**Exercise requirements**
Below is a listing to repeat exactly, with its pictures left out.
((
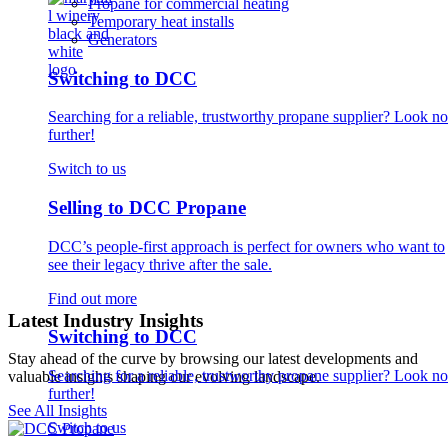
Propane for commercial heating
Temporary heat installs
Generators
Switching to DCC
Searching for a reliable, trustworthy propane supplier? Look no
further!
Switch to us
Selling to DCC Propane
DCC’s people-first approach is perfect for owners who want to
see their legacy thrive after the sale.
Find out more
Latest Industry Insights
Switching to DCC
Stay ahead of the curve by browsing our latest developments and
Searching for a reliable, trustworthy propane supplier? Look no
valuable insights shaping our evolving landscape.
further!
See All Insights
Switch to us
))
**Finished task**
Propane for commercial heating
Temporary heat installs
Generators
Switching to DCC
Searching for a reliable, trustworthy propane supplier? Look no
further!
Switch to us
Selling to DCC Propane
DCC’s people-first approach is perfect for owners who want to
see their legacy thrive after the sale.
Find out more
Latest Industry Insights
Switching to DCC
Stay ahead of the curve by browsing our latest developments and
Searching for a reliable, trustworthy propane supplier? Look no
valuable insights shaping our evolving landscape.
further!
See All Insights
Switch to us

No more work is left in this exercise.